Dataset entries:
((

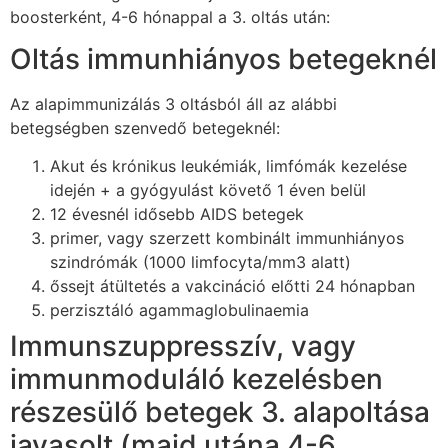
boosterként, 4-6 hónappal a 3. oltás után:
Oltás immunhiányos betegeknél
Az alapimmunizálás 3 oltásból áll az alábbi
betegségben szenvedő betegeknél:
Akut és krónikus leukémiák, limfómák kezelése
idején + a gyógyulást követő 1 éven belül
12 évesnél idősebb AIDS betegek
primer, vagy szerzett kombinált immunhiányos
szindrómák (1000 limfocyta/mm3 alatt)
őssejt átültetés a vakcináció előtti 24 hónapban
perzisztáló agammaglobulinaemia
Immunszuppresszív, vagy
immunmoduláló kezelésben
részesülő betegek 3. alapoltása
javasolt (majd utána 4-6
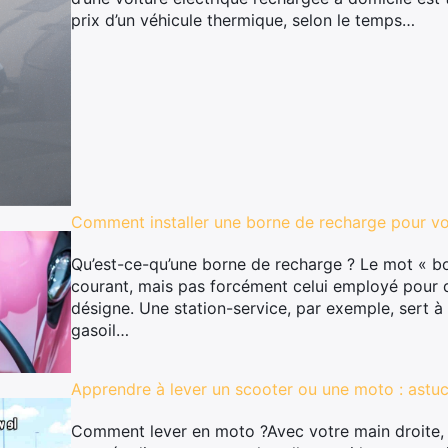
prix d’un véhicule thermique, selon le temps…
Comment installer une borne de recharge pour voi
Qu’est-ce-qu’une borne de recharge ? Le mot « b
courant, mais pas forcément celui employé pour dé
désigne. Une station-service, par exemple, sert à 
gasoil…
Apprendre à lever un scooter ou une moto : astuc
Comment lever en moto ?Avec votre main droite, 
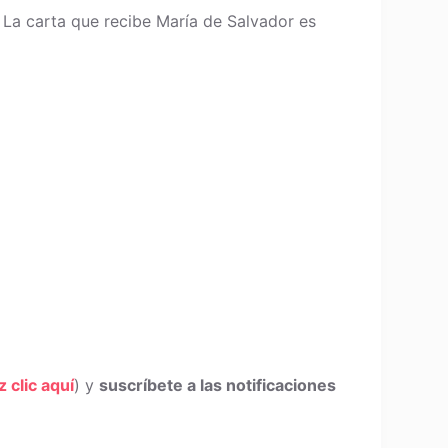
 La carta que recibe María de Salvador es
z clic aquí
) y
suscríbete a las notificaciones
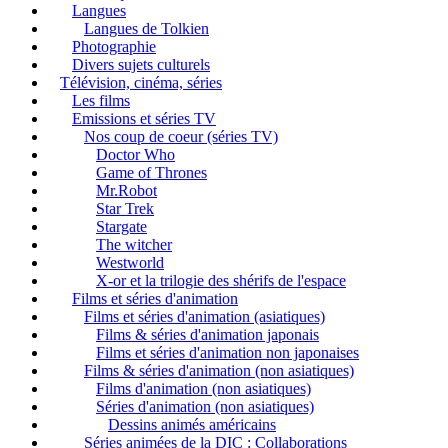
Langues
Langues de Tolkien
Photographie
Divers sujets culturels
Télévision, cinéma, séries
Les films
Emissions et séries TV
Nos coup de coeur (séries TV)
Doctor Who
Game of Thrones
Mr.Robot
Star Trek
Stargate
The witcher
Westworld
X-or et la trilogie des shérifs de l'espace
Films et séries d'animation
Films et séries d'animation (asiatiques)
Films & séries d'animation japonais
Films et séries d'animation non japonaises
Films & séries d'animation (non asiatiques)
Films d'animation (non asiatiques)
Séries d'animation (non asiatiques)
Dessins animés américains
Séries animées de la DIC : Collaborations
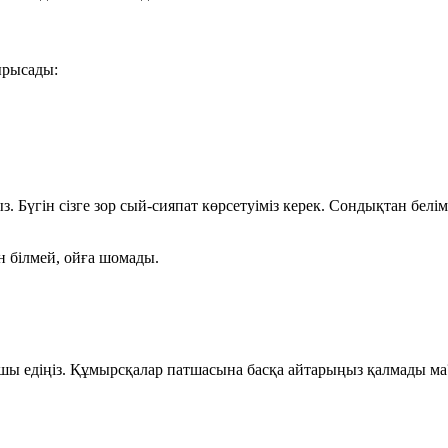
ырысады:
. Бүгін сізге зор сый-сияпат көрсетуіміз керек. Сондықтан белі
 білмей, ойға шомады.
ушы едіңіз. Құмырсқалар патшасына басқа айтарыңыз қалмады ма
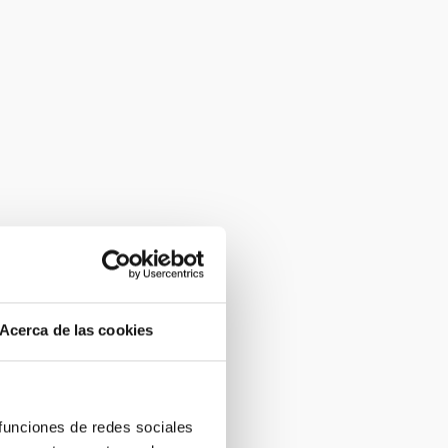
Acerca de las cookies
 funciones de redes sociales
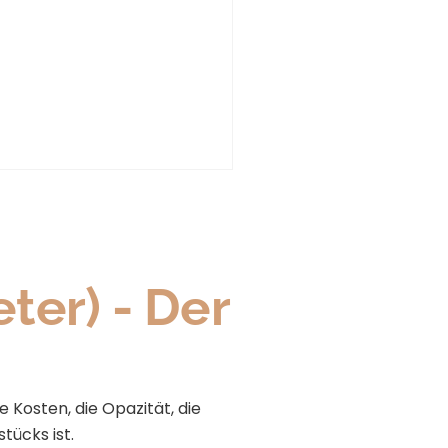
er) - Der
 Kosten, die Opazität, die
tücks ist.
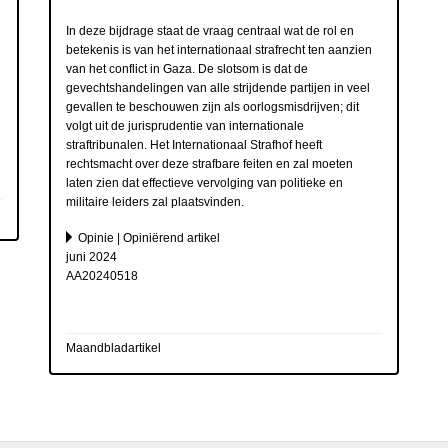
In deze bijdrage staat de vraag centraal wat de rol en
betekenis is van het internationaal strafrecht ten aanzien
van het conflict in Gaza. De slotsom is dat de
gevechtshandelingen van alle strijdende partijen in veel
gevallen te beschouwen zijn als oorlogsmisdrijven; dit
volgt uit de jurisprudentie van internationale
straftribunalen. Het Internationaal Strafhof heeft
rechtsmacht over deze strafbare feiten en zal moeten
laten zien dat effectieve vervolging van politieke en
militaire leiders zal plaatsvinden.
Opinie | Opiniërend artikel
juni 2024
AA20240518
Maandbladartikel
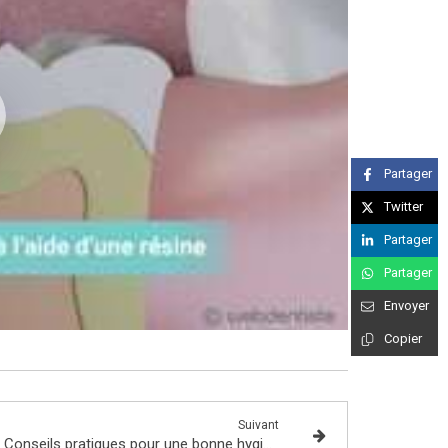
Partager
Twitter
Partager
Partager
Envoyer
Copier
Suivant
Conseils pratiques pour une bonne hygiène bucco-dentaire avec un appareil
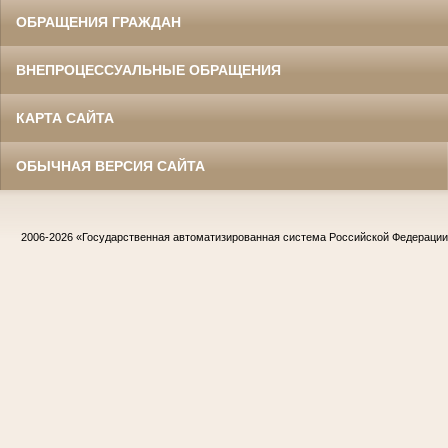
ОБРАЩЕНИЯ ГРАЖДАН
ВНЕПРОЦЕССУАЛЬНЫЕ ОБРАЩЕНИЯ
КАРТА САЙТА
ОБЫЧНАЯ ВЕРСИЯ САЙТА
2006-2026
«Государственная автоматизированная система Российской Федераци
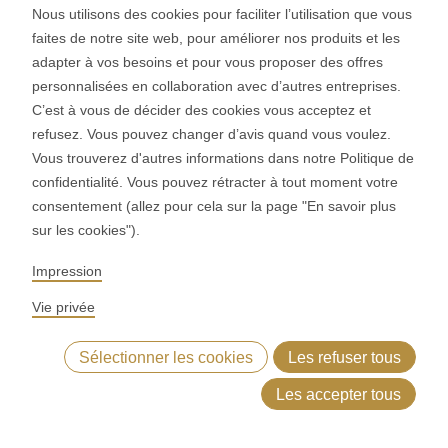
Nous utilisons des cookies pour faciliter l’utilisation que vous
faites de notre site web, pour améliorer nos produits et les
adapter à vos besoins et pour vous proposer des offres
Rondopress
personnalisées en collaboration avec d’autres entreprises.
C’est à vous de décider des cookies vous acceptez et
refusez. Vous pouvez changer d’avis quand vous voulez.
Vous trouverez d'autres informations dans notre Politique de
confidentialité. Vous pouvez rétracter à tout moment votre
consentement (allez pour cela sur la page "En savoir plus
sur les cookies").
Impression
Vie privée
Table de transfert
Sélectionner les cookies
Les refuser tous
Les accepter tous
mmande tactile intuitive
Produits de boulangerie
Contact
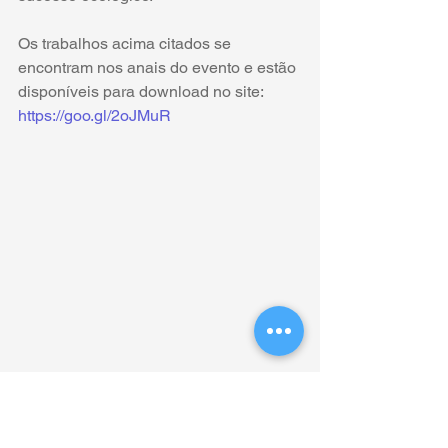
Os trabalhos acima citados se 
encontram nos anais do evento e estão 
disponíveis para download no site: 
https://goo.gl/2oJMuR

))
((

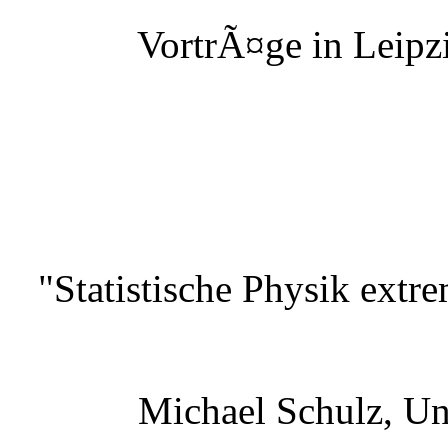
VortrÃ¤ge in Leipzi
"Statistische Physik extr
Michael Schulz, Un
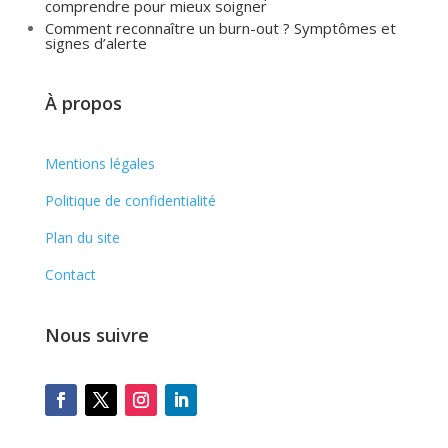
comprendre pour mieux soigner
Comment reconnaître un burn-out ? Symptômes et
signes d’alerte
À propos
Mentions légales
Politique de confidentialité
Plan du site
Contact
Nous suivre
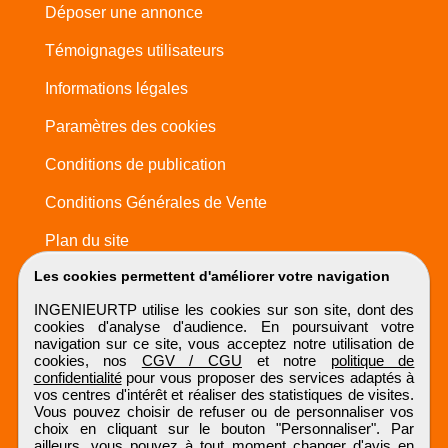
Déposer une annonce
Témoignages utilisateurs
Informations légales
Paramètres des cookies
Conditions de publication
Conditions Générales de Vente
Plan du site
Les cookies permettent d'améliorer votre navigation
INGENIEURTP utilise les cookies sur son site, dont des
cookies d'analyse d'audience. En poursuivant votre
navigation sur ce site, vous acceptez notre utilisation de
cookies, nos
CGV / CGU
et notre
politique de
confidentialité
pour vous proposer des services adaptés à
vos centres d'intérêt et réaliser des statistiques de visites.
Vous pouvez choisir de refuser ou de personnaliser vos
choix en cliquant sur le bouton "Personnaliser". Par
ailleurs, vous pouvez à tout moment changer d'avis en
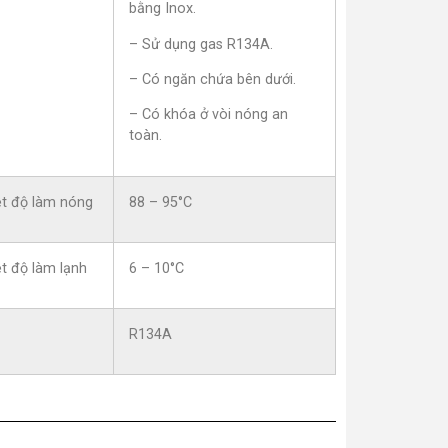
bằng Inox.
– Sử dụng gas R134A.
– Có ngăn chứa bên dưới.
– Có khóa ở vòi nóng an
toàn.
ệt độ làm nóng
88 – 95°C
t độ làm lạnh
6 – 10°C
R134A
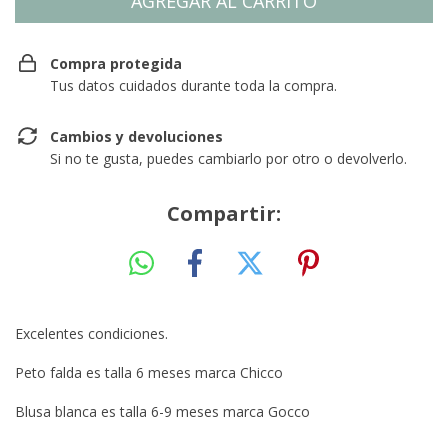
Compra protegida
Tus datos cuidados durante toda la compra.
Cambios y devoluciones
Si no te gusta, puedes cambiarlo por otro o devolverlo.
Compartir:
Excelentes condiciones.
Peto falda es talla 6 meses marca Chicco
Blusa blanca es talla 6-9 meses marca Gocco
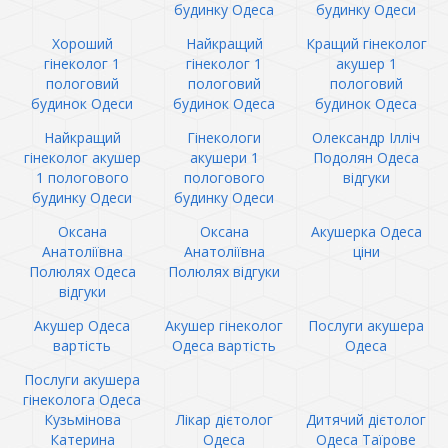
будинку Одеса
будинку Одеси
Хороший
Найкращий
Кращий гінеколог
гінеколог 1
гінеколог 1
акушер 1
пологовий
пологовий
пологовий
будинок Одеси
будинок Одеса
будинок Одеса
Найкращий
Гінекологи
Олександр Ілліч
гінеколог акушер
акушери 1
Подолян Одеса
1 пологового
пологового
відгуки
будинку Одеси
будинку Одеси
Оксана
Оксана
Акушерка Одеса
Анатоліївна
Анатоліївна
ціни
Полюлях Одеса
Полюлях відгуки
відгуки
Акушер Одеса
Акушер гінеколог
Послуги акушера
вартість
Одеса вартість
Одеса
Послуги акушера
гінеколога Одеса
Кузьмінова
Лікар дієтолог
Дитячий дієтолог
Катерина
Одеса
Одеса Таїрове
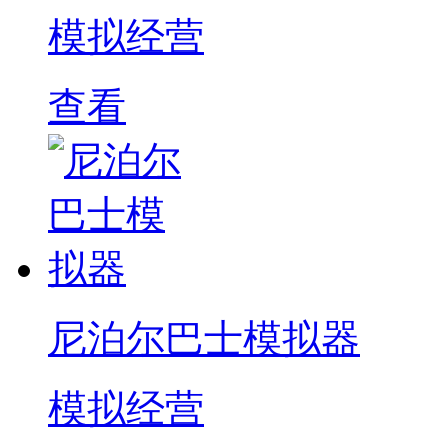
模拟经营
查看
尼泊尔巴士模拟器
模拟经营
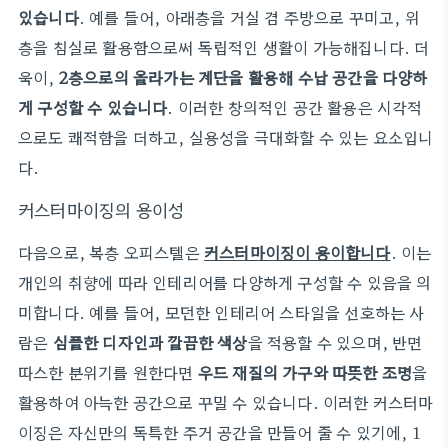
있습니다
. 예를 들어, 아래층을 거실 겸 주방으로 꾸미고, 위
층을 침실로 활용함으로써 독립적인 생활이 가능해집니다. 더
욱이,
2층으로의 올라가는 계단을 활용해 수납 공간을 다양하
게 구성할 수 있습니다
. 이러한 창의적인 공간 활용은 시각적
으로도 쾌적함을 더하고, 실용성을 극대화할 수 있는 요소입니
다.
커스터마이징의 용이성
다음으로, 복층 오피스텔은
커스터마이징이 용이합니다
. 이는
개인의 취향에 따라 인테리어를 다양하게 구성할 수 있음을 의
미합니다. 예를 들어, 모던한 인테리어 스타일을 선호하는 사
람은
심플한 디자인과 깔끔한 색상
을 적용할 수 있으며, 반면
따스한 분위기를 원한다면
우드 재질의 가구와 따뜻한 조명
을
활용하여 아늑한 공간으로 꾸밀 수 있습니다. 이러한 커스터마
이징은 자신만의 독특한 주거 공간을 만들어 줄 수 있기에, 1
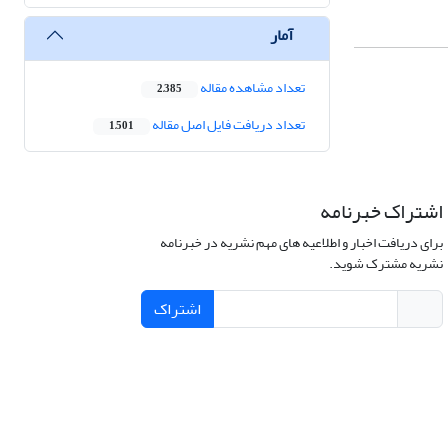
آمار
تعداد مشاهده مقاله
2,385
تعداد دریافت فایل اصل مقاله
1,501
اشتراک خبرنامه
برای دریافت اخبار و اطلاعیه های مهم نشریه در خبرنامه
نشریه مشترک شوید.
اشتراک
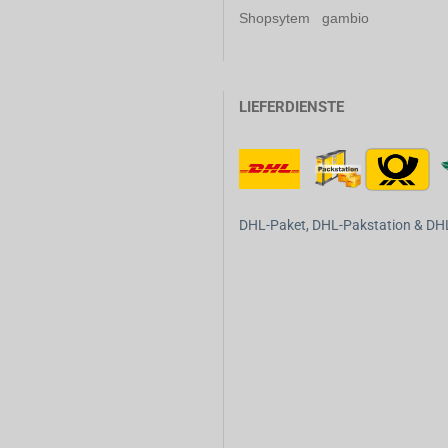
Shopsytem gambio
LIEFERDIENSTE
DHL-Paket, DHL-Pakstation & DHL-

))
((

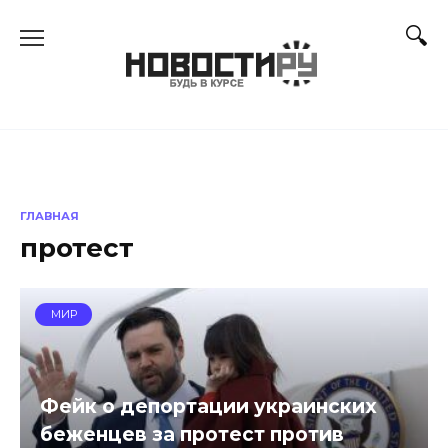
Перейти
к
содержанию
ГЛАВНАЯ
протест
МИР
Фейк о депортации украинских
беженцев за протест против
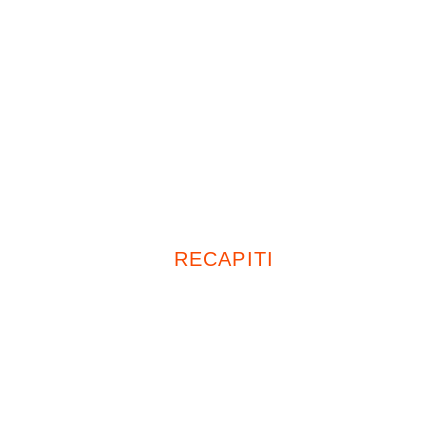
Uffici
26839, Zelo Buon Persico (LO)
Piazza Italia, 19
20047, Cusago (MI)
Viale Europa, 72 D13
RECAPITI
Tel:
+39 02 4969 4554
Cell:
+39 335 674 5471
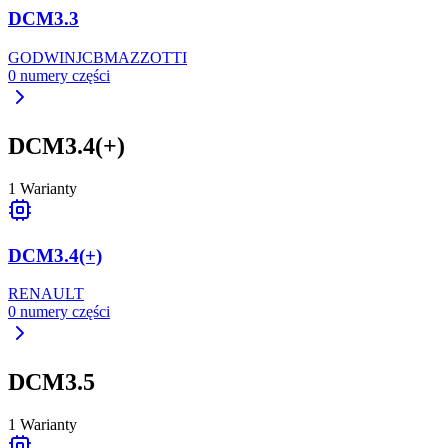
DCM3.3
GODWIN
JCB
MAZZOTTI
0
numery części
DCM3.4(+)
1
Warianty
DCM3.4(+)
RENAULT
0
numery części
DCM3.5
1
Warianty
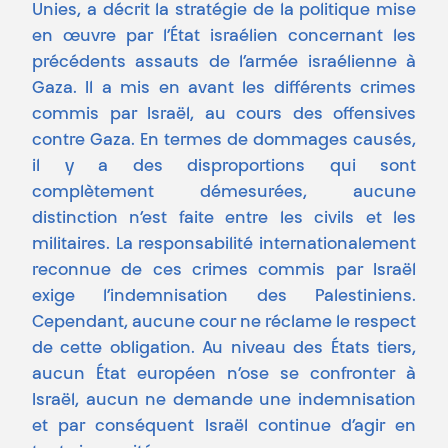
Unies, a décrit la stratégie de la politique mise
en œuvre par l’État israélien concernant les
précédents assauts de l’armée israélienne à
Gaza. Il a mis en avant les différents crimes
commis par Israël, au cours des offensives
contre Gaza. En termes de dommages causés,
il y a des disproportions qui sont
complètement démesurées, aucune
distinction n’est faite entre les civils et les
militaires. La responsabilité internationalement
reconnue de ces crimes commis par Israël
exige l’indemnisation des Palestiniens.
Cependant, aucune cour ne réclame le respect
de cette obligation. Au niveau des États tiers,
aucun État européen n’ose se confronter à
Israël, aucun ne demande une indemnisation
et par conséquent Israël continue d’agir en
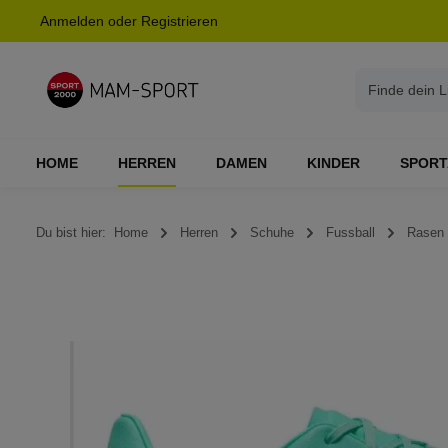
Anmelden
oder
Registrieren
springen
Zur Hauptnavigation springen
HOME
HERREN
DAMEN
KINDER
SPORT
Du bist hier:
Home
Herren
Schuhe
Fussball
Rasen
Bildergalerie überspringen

))

Assignment:
Would you set down only the lines above from the line with "boosterként, 4-6 hónappal" to the line with "In deze bijdrage", both included, exactly as they stand and without the pictures?

Written response:
boosterként, 4-6 hónappal a 3. oltás után:
Oltás immunhiányos betegeknél
Az alapimmunizálás 3 oltásból áll az alábbi
betegségben szenvedő betegeknél:
Akut és krónikus leukémiák, limfómák kezelése
idején + a gyógyulást követő 1 éven belül
12 évesnél idősebb AIDS betegek
primer, vagy szerzett kombinált immunhiányos
szindrómák (1000 limfocyta/mm3 alatt)
őssejt átültetés a vakcináció előtti 24 hónapban
perzisztáló agammaglobulinaemia
Immunszuppresszív, vagy
immunmoduláló kezelésben
részesülő betegek 3. alapoltása
javasolt (majd utána 4-6
prix d’un véhicule thermique, selon le temps…
Comment installer une borne de recharge pour voi
Qu’est-ce-qu’une borne de recharge ? Le mot « b
courant, mais pas forcément celui employé pour dé
désigne. Une station-service, par exemple, sert à 
gasoil…
Apprendre à lever un scooter ou une moto : astuc
Comment lever en moto ?Avec votre main droite, 
 La carta que recibe María de Salvador es
z clic aquí
) y
suscríbete a las notificaciones
Langues
Langues de Tolkien
Photographie
Divers sujets culturels
Télévision, cinéma, séries
Les films
Emissions et séries TV
Nos coup de coeur (séries TV)
Doctor Who
Game of Thrones
Mr.Robot
Star Trek
Stargate
The witcher
Westworld
X-or et la trilogie des shérifs de l'espace
Films et séries d'animation
Films et séries d'animation (asiatiques)
Films & séries d'animation japonais
Films et séries d'animation non japonaises
Films & séries d'animation (non asiatiques)
Films d'animation (non asiatiques)
Séries d'animation (non asiatiques)
Dessins animés américains
Séries animées de la DIC : Collaborations
ырысады:
. Бүгін сізге зор сый-сияпат көрсетуіміз керек. Сондықтан белі
 білмей, ойға шомады.
ушы едіңіз. Құмырсқалар патшасына басқа айтарыңыз қалмады ма
Acerca de las cookies
 funciones de redes sociales
er) - Der
 Kosten, die Opazität, die
tücks ist.
In deze bijdrage staat de vraag centraal wat de rol en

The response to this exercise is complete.